(Collected data)
----------
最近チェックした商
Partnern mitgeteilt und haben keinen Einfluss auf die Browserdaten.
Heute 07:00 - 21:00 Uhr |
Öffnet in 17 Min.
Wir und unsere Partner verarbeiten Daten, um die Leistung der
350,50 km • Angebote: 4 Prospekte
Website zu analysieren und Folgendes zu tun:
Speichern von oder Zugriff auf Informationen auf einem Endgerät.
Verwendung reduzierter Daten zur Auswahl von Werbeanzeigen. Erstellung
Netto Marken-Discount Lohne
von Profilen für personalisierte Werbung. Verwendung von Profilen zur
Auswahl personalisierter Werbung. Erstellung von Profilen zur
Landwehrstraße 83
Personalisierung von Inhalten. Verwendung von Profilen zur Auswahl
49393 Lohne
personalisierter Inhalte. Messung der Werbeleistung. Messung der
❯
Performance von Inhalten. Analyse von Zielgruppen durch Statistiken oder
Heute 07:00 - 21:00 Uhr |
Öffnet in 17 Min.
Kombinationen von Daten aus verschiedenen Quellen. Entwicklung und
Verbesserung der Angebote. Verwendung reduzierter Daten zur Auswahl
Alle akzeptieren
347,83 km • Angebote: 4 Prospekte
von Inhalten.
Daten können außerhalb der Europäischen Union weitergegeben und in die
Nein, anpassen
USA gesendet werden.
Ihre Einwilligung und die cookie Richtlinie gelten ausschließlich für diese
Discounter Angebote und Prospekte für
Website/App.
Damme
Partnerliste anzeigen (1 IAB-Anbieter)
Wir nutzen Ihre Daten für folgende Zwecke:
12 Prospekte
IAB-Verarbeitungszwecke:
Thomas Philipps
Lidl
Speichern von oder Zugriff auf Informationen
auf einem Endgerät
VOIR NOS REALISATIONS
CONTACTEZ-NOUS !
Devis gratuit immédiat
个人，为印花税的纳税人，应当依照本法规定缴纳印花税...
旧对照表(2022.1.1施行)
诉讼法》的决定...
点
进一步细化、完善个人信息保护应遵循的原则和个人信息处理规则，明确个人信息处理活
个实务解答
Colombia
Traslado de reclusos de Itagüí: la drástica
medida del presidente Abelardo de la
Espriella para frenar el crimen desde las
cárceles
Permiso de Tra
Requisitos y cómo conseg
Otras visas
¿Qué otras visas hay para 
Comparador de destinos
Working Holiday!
----------
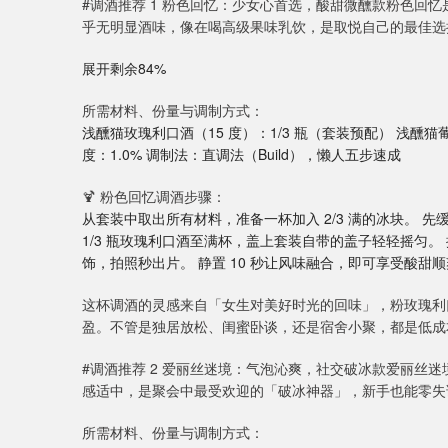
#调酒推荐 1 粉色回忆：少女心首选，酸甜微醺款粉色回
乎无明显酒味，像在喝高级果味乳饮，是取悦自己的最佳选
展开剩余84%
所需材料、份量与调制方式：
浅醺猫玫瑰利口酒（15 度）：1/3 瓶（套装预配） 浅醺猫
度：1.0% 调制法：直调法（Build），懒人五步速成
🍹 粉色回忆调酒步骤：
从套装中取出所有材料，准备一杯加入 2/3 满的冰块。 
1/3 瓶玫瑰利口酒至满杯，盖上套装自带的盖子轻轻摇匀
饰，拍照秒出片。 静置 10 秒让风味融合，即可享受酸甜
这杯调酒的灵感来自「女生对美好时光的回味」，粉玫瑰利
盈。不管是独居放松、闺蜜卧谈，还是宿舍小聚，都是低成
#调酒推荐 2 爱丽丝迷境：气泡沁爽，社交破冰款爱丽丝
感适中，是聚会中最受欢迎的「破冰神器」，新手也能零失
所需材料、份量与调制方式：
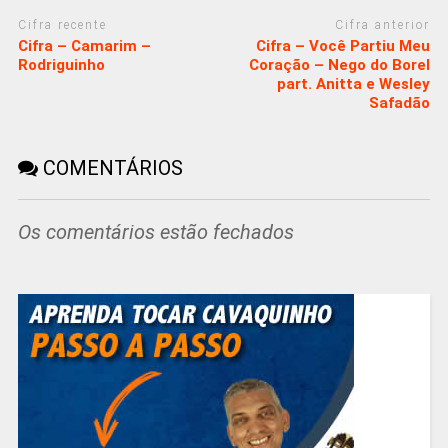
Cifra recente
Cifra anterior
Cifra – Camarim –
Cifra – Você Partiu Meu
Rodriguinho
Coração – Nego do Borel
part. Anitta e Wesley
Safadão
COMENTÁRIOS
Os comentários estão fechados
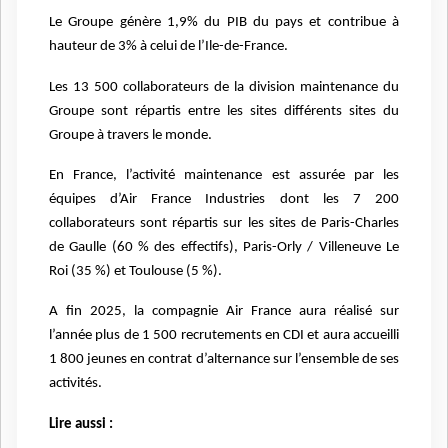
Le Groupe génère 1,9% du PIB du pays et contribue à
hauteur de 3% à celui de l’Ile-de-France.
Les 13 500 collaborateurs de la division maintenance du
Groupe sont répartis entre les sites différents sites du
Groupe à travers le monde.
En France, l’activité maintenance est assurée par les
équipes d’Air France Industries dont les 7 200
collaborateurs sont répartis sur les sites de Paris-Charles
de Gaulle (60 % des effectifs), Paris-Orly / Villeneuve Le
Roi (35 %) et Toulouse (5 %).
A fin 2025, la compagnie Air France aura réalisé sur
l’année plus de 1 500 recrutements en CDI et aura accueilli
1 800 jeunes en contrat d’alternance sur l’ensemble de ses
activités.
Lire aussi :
----------
## TRY IT
Read each line of the data and count the ones that include "Paris", answering with the number alone.

## COMPLETED TASK
2